Work item
Keep the pictures out. Restate the entries below word for word.

Dataset entries:
━━━━━━━━━━

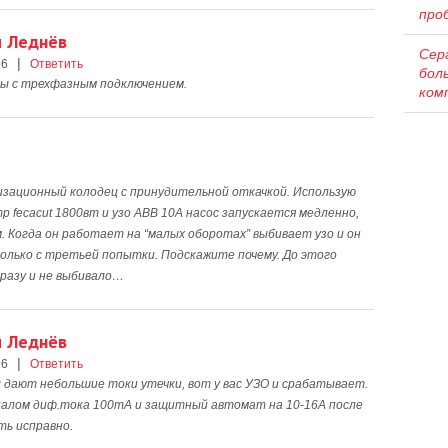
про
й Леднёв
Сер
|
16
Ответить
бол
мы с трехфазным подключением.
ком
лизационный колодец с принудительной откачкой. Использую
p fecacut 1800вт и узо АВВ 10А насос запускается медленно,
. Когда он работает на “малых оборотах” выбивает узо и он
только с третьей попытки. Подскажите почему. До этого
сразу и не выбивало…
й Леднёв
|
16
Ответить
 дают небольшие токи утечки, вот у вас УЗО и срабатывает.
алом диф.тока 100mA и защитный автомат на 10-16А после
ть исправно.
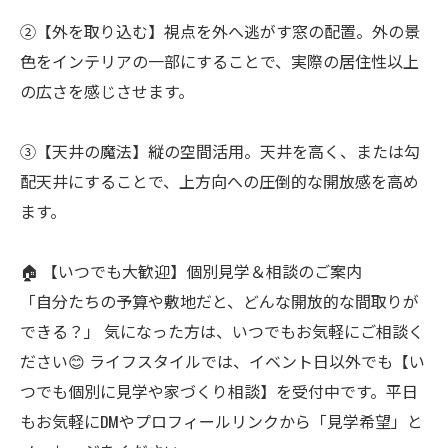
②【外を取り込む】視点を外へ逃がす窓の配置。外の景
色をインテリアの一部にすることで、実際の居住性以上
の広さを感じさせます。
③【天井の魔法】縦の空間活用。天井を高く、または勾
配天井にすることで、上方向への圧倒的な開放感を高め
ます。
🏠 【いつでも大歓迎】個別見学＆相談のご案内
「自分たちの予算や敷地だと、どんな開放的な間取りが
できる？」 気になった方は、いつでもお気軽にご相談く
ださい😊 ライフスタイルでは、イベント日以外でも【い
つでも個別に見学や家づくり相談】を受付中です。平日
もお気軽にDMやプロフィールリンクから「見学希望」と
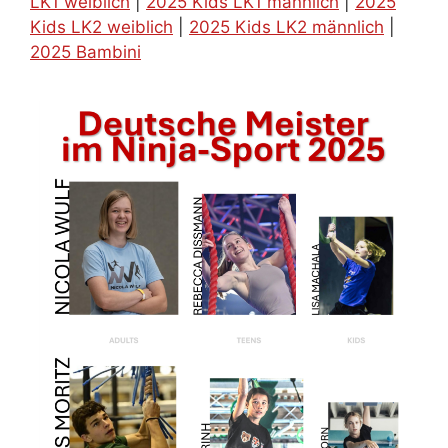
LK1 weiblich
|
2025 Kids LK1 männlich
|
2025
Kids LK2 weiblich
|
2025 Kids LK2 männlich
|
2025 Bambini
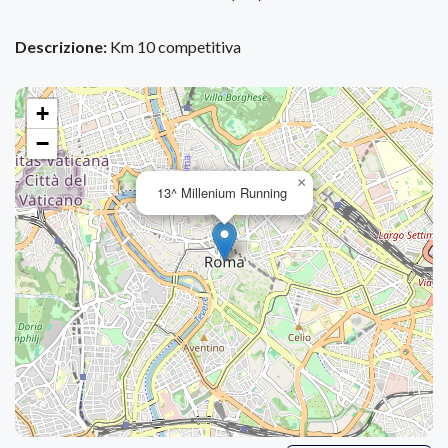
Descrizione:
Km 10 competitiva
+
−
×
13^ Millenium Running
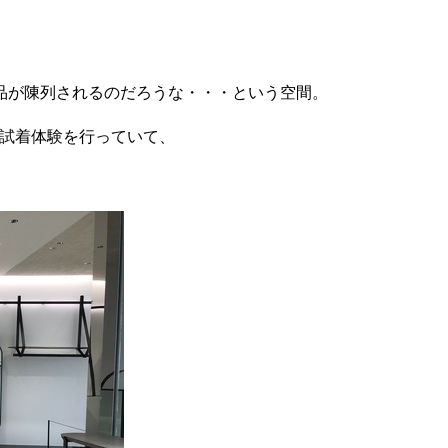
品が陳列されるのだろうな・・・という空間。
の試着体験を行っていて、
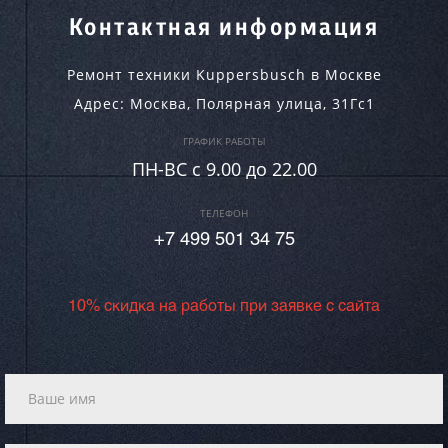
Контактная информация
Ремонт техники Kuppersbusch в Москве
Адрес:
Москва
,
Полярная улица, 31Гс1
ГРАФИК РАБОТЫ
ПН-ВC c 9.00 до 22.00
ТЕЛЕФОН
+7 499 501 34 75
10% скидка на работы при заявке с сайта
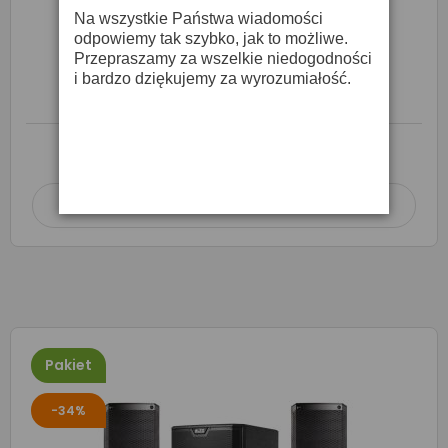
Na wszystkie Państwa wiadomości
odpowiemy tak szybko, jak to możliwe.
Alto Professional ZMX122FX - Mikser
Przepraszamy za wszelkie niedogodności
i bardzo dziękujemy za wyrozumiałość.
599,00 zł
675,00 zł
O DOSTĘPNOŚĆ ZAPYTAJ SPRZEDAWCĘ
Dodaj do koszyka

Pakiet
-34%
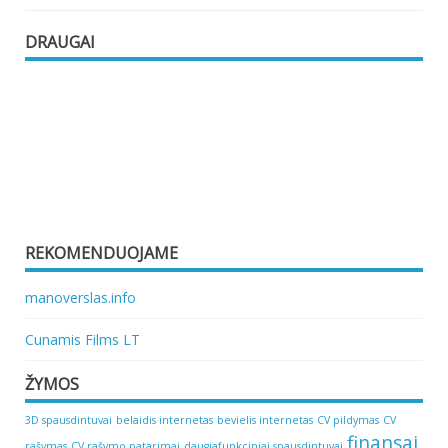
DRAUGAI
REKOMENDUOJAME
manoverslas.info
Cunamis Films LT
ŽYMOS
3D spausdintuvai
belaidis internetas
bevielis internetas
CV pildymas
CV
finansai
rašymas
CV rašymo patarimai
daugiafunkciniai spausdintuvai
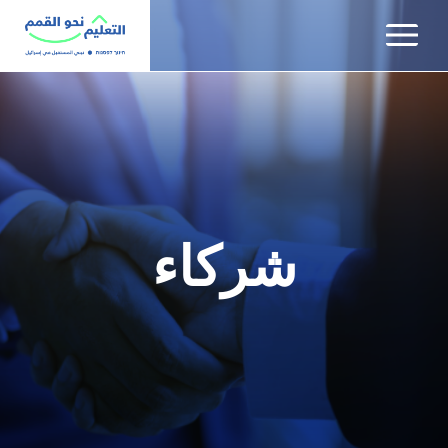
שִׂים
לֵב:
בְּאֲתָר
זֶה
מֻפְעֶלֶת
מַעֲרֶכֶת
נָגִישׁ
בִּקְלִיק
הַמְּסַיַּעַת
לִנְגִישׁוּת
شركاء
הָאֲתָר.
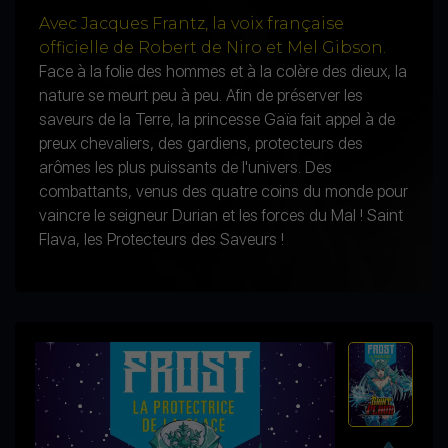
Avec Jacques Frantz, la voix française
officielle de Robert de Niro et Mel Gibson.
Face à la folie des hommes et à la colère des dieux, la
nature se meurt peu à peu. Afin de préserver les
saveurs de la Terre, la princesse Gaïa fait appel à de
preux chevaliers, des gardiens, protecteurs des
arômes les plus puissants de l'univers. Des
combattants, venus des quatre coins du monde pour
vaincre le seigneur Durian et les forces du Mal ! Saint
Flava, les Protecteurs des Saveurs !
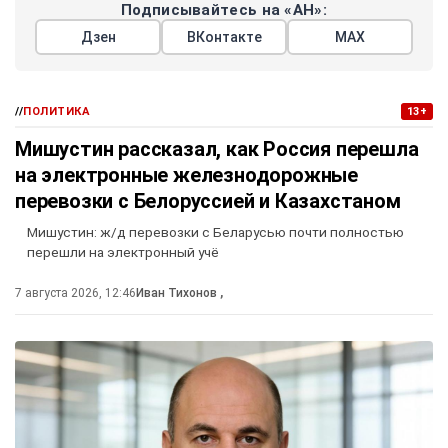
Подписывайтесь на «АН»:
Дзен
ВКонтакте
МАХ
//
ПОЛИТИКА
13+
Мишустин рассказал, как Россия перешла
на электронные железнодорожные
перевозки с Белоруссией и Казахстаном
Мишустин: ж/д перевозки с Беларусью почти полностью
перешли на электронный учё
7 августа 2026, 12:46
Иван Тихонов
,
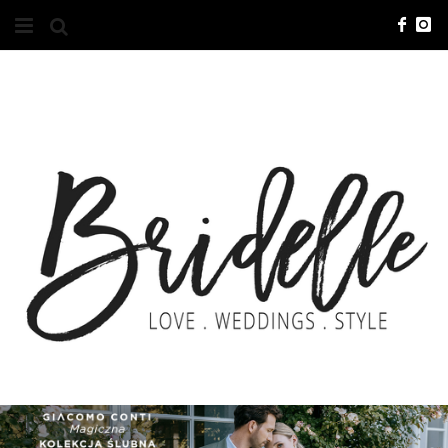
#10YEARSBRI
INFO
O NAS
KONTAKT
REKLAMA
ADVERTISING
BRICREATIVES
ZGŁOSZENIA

━━━━━━━━━━

Output
про
й Леднёв
Сер
|
16
Ответить
бол
мы с трехфазным подключением.
ком
лизационный колодец с принудительной откачкой. Использую
p fecacut 1800вт и узо АВВ 10А насос запускается медленно,
. Когда он работает на “малых оборотах” выбивает узо и он
только с третьей попытки. Подскажите почему. До этого
сразу и не выбивало…
й Леднёв
|
16
Ответить
 дают небольшие токи утечки, вот у вас УЗО и срабатывает.
алом диф.тока 100mA и защитный автомат на 10-16А после
ть исправно.
②【外を取り込む】視点を外へ逃がす窓の配置。外の景
色をインテリアの一部にすることで、実際の居住性以上
の広さを感じさせます。
③【天井の魔法】縦の空間活用。天井を高く、または勾
配天井にすることで、上方向への圧倒的な開放感を高め
ます。
🏠 【いつでも大歓迎】個別見学＆相談のご案内
「自分たちの予算や敷地だと、どんな開放的な間取りが
できる？」 気になった方は、いつでもお気軽にご相談く
ださい😊 ライフスタイルでは、イベント日以外でも【い
つでも個別に見学や家づくり相談】を受付中です。平日
もお気軽にDMやプロフィールリンクから「見学希望」と
LK1 weiblich
|
2025 Kids LK1 männlich
|
2025
Kids LK2 weiblich
|
2025 Kids LK2 männlich
|
2025 Bambini
Descrizione:
Km 10 competitiva
+
−
×
13^ Millenium Running
品が陳列されるのだろうな・・・という空間。
の試着体験を行っていて、
Контактная информация
Ремонт техники Kuppersbusch в Москве
Адрес:
Москва
,
Полярная улица, 31Гс1
ГРАФИК РАБОТЫ
ПН-ВC c 9.00 до 22.00
ТЕЛЕФОН
+7 499 501 34 75
10% скидка на работы при заявке с сайта
Na wszystkie Państwa wiadomości
odpowiemy tak szybko, jak to możliwe.
Alto Professional ZMX122FX - Mikser
Przepraszamy za wszelkie niedogodności
i bardzo dziękujemy za wyrozumiałość.
599,00 zł
675,00 zł
O DOSTĘPNOŚĆ ZAPYTAJ SPRZEDAWCĘ
Dodaj do koszyka

Pakiet
-34%
DRAUGAI
REKOMENDUOJAME
manoverslas.info
Cunamis Films LT
ŽYMOS
3D spausdintuvai
belaidis internetas
bevielis internetas
CV pildymas
CV
finansai
rašymas
CV rašymo patarimai
daugiafunkciniai spausdintuvai
שִׂים
לֵב:
בְּאֲתָר
זֶה
מֻפְעֶלֶת
מַעֲרֶכֶת
נָגִישׁ
בִּקְלִיק
הַמְּסַיַּעַת
לִנְגִישׁוּת
شركاء
הָאֲתָר.
Avec Jacques Frantz, la voix française
officielle de Robert de Niro et Mel Gibson.
Face à la folie des hommes et à la colère des dieux, la
nature se meurt peu à peu. Afin de préserver les
saveurs de la Terre, la princesse Gaïa fait appel à de
preux chevaliers, des gardiens, protecteurs des
arômes les plus puissants de l'univers. Des
combattants, venus des quatre coins du monde pour
vaincre le seigneur Durian et les forces du Mal ! Saint
Flava, les Protecteurs des Saveurs !
Подписывайтесь на «АН»:
Дзен
ВКонтакте
МАХ
//
ПОЛИТИКА
13+
Мишустин рассказал, как Россия перешла
на электронные железнодорожные
перевозки с Белоруссией и Казахстаном
Мишустин: ж/д перевозки с Беларусью почти полностью
перешли на электронный учё
7 августа 2026, 12:46
Иван Тихонов
,
#10YEARSBRI
INFO
O NAS
KONTAKT
REKLAMA
ADVERTISING
BRICREATIVES
ZGŁOSZENIA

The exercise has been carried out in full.